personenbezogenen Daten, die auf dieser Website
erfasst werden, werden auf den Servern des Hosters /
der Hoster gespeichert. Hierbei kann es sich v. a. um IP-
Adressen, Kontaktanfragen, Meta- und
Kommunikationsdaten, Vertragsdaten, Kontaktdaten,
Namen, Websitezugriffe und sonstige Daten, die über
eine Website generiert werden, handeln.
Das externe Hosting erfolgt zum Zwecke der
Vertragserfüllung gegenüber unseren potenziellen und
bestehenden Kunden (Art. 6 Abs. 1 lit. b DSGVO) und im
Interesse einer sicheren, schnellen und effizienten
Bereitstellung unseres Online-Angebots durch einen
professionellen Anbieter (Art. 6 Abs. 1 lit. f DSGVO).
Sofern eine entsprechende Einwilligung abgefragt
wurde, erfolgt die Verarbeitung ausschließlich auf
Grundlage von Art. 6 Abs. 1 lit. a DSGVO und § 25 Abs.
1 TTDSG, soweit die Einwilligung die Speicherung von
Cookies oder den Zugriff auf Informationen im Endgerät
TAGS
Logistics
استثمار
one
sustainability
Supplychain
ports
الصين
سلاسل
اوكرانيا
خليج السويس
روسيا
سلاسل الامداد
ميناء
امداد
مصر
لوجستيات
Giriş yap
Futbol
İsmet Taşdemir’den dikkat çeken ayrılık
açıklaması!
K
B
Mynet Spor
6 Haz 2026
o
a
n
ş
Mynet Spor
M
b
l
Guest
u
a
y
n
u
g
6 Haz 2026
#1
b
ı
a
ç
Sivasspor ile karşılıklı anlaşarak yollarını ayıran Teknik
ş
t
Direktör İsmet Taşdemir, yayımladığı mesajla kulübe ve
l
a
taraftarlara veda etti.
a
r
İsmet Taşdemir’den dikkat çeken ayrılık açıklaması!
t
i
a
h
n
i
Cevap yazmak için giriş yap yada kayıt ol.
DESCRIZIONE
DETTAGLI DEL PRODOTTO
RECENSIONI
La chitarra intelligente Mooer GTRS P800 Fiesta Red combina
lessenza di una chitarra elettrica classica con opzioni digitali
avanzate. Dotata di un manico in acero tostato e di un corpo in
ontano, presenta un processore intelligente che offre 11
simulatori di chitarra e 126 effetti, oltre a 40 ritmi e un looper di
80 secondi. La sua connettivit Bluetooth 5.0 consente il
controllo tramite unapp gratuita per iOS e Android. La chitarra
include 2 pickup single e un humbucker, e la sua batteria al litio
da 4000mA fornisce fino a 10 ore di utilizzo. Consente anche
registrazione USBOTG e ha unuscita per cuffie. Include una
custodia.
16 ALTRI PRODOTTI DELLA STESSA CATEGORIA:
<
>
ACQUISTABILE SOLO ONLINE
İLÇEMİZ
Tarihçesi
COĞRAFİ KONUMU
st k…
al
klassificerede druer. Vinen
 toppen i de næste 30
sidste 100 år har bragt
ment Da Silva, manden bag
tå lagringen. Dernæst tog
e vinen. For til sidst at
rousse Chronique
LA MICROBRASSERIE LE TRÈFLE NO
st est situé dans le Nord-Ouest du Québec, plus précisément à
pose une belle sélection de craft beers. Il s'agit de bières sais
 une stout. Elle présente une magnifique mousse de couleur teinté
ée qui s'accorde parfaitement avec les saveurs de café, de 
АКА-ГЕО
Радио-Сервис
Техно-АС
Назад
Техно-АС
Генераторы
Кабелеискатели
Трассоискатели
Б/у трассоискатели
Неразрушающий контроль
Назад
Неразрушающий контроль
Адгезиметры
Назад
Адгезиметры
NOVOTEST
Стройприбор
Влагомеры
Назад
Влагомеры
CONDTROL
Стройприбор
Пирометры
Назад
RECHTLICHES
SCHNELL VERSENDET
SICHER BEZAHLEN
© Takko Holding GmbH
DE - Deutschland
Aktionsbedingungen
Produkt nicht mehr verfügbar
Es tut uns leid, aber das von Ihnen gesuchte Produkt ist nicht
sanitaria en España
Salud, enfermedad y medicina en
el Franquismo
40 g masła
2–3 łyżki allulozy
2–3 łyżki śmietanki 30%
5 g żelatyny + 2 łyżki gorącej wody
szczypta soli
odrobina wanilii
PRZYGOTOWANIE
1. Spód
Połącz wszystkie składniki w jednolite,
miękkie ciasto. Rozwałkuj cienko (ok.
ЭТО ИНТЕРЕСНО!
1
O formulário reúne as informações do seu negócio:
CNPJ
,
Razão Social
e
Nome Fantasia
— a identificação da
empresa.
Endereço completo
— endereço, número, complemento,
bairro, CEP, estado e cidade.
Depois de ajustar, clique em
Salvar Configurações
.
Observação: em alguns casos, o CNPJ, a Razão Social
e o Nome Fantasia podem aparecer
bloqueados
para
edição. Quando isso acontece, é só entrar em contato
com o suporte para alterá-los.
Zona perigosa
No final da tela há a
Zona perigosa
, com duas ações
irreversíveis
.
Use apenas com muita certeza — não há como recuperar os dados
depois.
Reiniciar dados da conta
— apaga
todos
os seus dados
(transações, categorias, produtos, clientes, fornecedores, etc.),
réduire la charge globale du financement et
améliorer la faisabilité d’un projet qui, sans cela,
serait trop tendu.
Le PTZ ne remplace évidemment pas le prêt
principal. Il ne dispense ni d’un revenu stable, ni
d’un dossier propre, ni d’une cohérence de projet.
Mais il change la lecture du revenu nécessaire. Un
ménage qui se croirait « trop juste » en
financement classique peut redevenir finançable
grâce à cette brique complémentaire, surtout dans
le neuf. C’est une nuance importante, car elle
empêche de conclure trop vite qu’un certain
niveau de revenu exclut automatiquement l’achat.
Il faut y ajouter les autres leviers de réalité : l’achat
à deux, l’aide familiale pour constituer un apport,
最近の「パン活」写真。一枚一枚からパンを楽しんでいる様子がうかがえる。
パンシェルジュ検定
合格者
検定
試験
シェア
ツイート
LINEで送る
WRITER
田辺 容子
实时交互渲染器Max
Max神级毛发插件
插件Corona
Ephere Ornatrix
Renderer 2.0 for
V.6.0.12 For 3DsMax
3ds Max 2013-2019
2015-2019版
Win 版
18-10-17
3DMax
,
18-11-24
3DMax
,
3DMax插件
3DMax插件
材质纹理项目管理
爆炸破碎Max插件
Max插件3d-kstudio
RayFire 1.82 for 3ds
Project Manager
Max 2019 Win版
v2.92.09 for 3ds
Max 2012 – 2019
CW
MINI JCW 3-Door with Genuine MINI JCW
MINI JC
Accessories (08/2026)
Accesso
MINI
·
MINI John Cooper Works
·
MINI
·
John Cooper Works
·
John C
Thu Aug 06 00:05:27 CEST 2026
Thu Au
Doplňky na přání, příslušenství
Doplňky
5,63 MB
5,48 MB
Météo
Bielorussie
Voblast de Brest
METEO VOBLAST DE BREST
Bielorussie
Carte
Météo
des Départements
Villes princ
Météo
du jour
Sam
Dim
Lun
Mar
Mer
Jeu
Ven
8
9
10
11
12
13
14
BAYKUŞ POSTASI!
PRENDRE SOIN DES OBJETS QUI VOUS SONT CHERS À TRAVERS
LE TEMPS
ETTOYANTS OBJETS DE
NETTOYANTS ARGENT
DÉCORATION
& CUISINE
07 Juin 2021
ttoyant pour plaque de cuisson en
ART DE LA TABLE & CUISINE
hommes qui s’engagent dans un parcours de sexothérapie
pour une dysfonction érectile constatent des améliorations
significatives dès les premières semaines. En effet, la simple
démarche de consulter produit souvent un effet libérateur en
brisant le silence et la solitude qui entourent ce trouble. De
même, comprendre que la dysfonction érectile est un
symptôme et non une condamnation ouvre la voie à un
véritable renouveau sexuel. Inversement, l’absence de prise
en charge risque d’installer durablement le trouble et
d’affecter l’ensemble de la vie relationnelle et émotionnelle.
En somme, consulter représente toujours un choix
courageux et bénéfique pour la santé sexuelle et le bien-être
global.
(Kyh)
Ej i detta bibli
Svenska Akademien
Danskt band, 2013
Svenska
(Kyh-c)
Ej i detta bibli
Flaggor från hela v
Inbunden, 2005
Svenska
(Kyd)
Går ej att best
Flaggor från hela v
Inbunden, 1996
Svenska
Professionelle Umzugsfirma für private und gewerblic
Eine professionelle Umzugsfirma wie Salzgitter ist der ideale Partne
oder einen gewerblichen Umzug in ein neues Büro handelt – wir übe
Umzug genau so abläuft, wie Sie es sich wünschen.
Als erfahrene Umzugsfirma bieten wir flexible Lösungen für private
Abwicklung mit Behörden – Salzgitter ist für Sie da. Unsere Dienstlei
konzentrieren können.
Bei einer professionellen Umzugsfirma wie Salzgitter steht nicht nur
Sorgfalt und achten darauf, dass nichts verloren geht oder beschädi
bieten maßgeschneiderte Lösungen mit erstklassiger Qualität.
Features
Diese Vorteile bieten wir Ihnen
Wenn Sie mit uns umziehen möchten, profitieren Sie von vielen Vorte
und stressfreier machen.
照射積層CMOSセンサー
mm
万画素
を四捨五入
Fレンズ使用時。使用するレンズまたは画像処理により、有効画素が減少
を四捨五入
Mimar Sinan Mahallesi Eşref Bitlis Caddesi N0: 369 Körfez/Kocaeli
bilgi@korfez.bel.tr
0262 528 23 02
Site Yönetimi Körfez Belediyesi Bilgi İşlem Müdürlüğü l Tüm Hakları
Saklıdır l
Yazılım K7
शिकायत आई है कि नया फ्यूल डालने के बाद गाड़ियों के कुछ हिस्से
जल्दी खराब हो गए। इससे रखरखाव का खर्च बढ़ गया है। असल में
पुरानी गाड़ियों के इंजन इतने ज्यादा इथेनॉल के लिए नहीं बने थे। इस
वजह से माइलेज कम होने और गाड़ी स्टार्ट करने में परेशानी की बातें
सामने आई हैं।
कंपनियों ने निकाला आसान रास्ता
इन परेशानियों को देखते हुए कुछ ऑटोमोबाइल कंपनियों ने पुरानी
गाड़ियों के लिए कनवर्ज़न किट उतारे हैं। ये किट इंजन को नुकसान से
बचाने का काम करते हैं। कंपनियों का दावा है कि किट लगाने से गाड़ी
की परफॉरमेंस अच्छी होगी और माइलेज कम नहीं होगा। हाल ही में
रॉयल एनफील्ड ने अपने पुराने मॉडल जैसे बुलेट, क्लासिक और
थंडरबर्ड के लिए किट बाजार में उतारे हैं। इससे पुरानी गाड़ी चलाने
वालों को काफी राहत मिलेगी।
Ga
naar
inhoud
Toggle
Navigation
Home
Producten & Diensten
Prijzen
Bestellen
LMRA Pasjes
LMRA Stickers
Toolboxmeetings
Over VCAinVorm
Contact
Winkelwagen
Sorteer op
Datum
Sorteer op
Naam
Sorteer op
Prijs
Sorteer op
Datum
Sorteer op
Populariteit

*What to produce:*
Lines holding the word "ayrılık" should be counted across the entries; state only how many there are.

*Answer to this problem:*
2